Entretanto, os ambientes laboratoriais tem sido acossados por novos entrantes que, há muito, vislumbram o setor.
A devastação causada pela pandemia de SARS-CoV-2 antecipou uma tendência universal:
a proliferação de procedimentos laboratoriais realizados por imunocromatografia, em suas mais variadas apresentações.
Nada contra essas metodologias, desde que previamente testadas e executadas com todos os conceitos do controle de qualidade e preceitos de boas práticas laboratoriais.
A RDC 377 da Anvisa permitiu a estabelecimentos farmacêuticos a realização de testes para COVID-19, durante o decorrer da pandemia.
Entretanto, tudo foi transformado num “liberou geral”. Muitos passaram a todos os tipos de testes, extrapolando a amplitude do documento.
Marcas desconhecidas, antes nunca utilizadas no país, invadiram o ambiente de trabalho. Nenhuma menção ao controle de qualidade.
Liminares judiciais flutuaram nos céus de Brasília.

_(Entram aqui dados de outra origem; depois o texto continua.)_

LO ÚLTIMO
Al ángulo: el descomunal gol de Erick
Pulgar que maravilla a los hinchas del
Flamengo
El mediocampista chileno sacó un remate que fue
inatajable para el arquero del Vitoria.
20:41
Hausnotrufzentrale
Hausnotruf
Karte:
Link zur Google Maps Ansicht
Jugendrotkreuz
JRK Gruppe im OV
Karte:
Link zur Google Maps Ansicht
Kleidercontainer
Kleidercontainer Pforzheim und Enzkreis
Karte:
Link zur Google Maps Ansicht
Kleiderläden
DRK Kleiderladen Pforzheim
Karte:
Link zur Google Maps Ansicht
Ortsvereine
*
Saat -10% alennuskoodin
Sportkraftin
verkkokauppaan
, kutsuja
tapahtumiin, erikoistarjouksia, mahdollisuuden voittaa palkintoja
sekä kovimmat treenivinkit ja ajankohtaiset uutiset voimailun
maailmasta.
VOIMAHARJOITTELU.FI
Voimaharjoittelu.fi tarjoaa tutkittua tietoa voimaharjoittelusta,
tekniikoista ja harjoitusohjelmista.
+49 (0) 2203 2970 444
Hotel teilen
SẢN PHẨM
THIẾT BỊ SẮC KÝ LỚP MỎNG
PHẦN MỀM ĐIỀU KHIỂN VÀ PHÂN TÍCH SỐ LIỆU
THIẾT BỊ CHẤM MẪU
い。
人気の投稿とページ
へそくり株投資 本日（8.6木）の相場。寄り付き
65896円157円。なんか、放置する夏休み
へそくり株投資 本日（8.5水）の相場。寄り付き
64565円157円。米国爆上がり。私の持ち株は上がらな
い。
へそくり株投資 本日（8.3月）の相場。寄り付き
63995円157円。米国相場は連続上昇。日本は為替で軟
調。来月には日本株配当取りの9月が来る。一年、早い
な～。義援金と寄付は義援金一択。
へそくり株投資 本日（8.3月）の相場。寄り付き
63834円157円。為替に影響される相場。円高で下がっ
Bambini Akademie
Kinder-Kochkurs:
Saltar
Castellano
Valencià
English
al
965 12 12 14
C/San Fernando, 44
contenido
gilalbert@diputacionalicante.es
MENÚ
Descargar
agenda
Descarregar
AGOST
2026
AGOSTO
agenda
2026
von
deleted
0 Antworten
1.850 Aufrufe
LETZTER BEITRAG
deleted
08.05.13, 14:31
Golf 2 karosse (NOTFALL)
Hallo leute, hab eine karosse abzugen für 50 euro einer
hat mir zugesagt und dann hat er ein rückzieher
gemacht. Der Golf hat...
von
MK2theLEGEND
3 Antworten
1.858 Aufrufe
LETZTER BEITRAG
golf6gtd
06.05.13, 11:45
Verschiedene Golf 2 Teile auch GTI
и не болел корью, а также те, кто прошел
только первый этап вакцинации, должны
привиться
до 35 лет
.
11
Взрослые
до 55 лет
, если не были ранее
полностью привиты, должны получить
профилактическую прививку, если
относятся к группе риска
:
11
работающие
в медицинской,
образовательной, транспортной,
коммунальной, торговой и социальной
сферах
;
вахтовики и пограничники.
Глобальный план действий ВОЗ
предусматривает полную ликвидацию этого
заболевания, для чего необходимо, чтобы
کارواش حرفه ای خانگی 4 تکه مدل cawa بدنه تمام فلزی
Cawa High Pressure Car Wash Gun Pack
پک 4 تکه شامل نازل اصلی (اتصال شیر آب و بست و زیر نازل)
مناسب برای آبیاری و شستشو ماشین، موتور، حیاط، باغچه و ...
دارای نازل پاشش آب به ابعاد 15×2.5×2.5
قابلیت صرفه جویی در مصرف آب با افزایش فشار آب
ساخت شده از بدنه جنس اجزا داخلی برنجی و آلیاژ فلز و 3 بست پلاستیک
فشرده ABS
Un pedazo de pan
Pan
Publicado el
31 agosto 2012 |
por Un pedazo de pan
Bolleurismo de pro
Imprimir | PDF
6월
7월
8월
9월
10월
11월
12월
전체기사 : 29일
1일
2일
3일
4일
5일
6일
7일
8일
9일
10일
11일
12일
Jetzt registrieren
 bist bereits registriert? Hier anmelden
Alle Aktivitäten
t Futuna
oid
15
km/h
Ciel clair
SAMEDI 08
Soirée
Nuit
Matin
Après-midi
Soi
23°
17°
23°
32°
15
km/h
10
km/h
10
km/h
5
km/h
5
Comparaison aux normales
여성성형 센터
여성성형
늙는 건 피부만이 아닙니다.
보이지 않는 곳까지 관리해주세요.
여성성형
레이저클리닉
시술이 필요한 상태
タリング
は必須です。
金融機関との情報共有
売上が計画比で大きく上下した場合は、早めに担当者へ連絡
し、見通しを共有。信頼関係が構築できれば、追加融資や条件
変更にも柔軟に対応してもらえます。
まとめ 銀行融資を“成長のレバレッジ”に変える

Os Laboratórios de Análises Clínicas, regulados por uma das legislações sanitárias mais exigentes, necessitam e devem cumprir todos os preceitos, conceitos e quesitos da RDC 302/2005.
Portanto, há 17 anos.
É possível afirmar que os sistemas e serviços laboratoriais no país podem ser catalogados como antes e depois de 2005. Os benefícios à qualidade dos serviços prestados foram visíveis e vieram para ficar.
Porém, são incompatíveis com serviços prestados sem as mínimas condições sanitárias, sem controle de qualidade interno e externo.
Retrocessos inaceitáveis. Inadmissíveis ante quaisquer conceitos de segurança do paciente. Admissíveis, porém, se a intenção for prestigiar procedimentos laboratoriais de segunda linha.
A importância dos exames laboratoriais, rotineiros ou especializados, que os tornaram responsáveis por 70% das decisões clínicas e 90% dos critérios de remissão de doenças ou alta hospitalar, precisa ser preservada.
Não podem coexistir com procedimentos ainda passíveis de normatizações. Trata-se de agressão sem precedentes à qualidade do diagnóstico clínico.
Todas as situações aqui citadas devem persistir, ao nível de discussões em suas questões técnicas, jurídicas e mercadológicas. Estão em jogo ações e atitudes que procurarão preservar e acentuar a existência da qualidade, e até a continuidade do Laboratório Clínico em todos os sistemas de saúde e, NOTADAMENTE A SUA IMPORTÂNCIA.